Sur le plan de trésorerie : sur le cas type à Marnes-la-Coquette, le reste à charge d'un ménage très modeste ressort à 6 000 € après aide ANAH et prise en charge de l'accompagnement. Étalé sur quinze ans en éco-prêt à taux zéro, cela représente de l'ordre de 35 € par mois, à comparer aux 1 770 € d'économie annuelle attendue sur la facture d'énergie.
La densité de diagnostics publiés donne la mesure du parc concerné par les étiquettes les plus dégradées, et les données de Marnes-la-Coquette le montrent nettement. On relève un rattachement intercommunal à Métropole du Grand Paris, 57 % de maisons individuelles, 1 752 habitants, en zone climatique H1a. Ces valeurs ne décident d'aucun projet à elles seules, mais elles fixent l'ordre de grandeur dans lequel un chiffrage à Marnes-la-Coquette est crédible.
En cas de contrôle sur site à Marnes-la-Coquette : la mention de l'atteinte d'une étiquette D au minimum sur le devis, la qualification RGE de un accompagnateur agréé et un groupement RGE, et le DPE après travaux réalisé par un diagnostiqueur indépendant. Un dossier complet sécurise jusqu'à 32 000 € d'aide ; un dossier incomplet suspend le versement jusqu'à régularisation.
Qui décide, et donc qui finance : 67 % de propriétaires occupants à Marnes-la-Coquette, soit environ 440 logements.

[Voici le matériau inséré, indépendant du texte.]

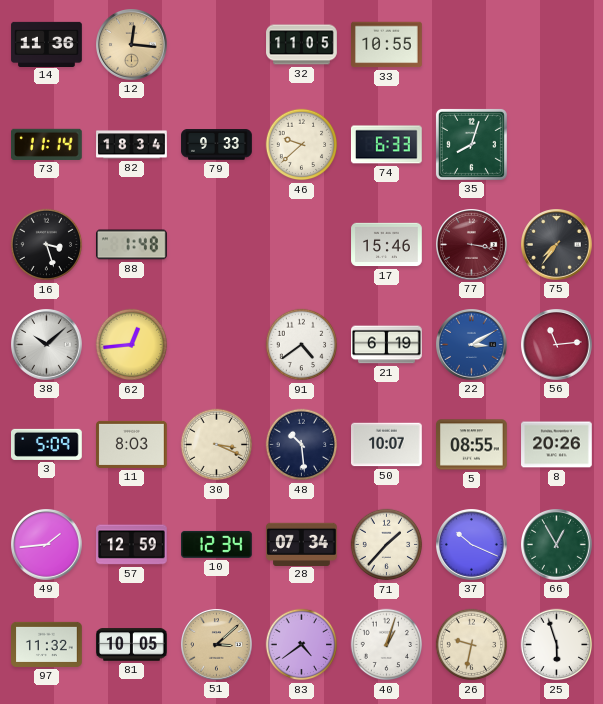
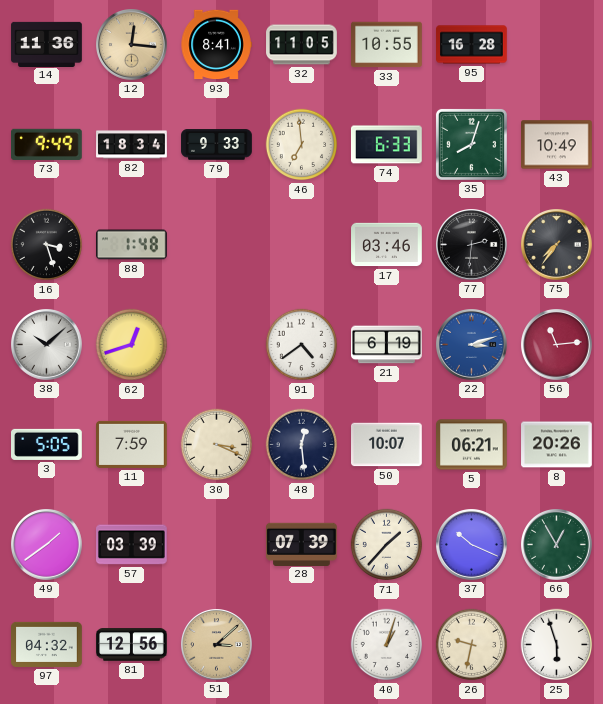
93: none -> 8:41
95: none -> 16:28
73: 11:14 -> 9:49
46: 9:38 -> 6:59
43: none -> 10:49
17: 15:46 -> 03:46
77: 3:17 -> 2:31
77 dial: burgundy -> black
62: 12:44 -> 12:42
22: 3:10 -> 3:12
3: 5:09 -> 5:05
11: 8:03 -> 7:59
48: 10:29 -> 12:29
5: 08:55 -> 06:21
49: 1:44 -> 1:39
57: 12:59 -> 03:39
10: 12:34 -> none
28: 07:34 -> 07:39
97: 11:32 -> 04:32
81: 10:05 -> 12:56
83: 4:39 -> none
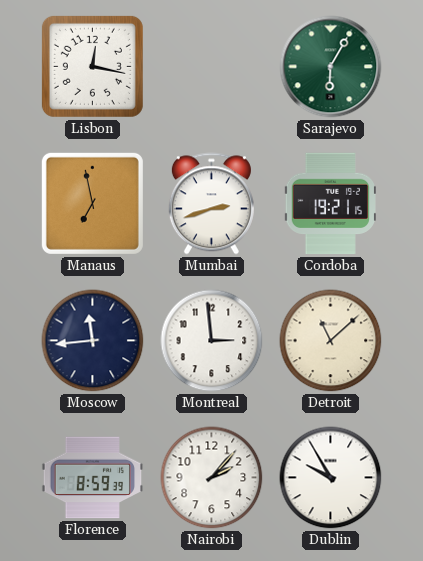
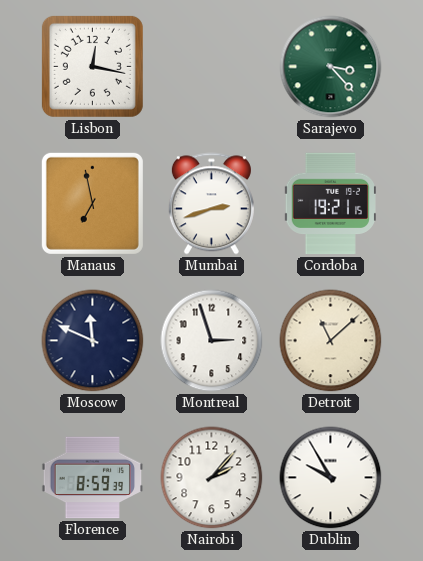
Sarajevo: 6:05 -> 3:23
Moscow: 11:44 -> 11:49
Montreal: 2:59 -> 2:57
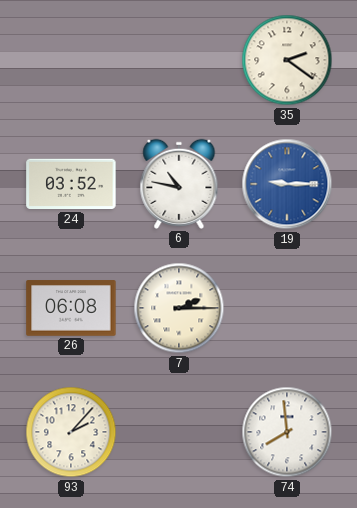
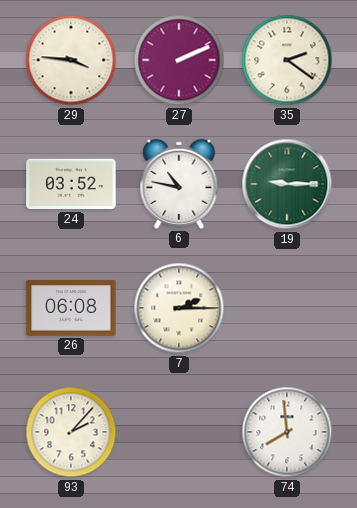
29: none -> 3:46
27: none -> 2:11
19 dial: blue -> green
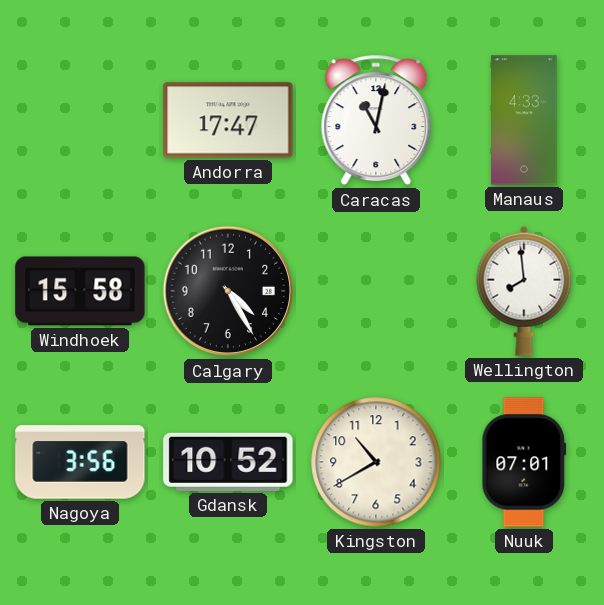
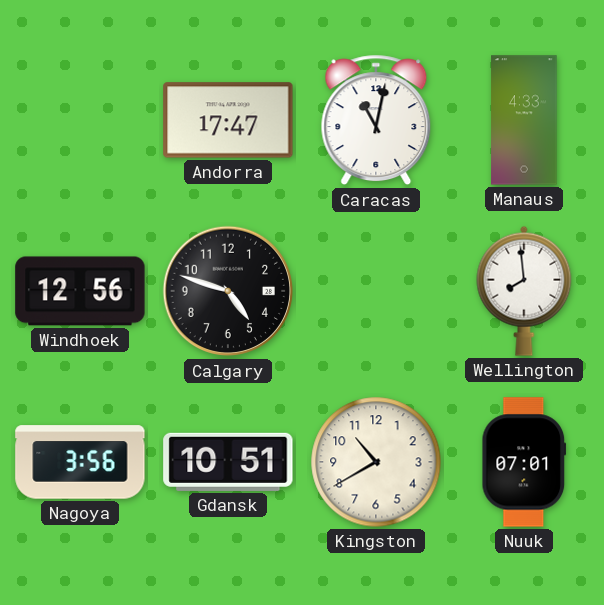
Windhoek: 15:58 -> 12:56
Calgary: 4:25 -> 4:48
Gdansk: 10:52 -> 10:51
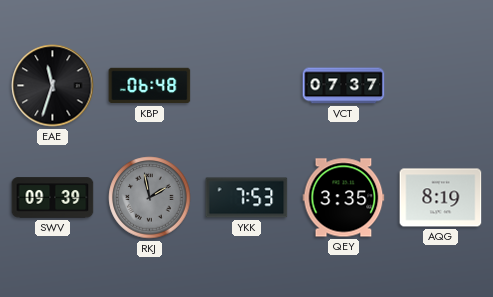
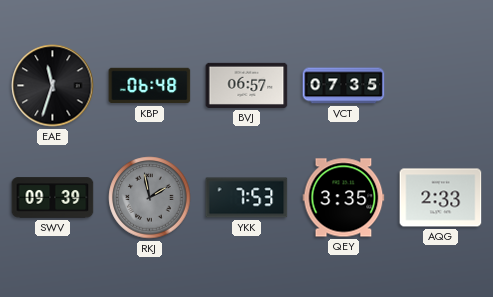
BVJ: none -> 06:57
VCT: 07:37 -> 07:35
AQG: 8:19 -> 2:33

Pour la sortie d'une étiquette F ou G, cela signifie autant de dossiers décidables sans mandat de gestion, le solde relevant du parc locatif et donc d'un montage bailleur distinct.
À la réception à Marnes-la-Coquette, le document déterminant est le DPE après travaux réalisé par un diagnostiqueur indépendant. Il conditionne le versement du solde de l'aide, dont le montant maximal atteint 32 000 € pour un ménage très modeste et 18 000 € pour un ménage intermédiaire sur l'assiette de 40 000 € HT.
Sur le cas type retenu à Marnes-la-Coquette — 120 m² en zone H1a — la sortie d'une étiquette F ou G porte sur environ 104 logement classé F ou G. Au prix de marché observé, 28 000 à 55 000 € par logement classé F ou G, le poste ressort entre 2 912 000 € et 5 720 000 € TTC, à comparer à l'assiette plafonnée de 40 000 € HT mobilisable dès trois classes gagnées.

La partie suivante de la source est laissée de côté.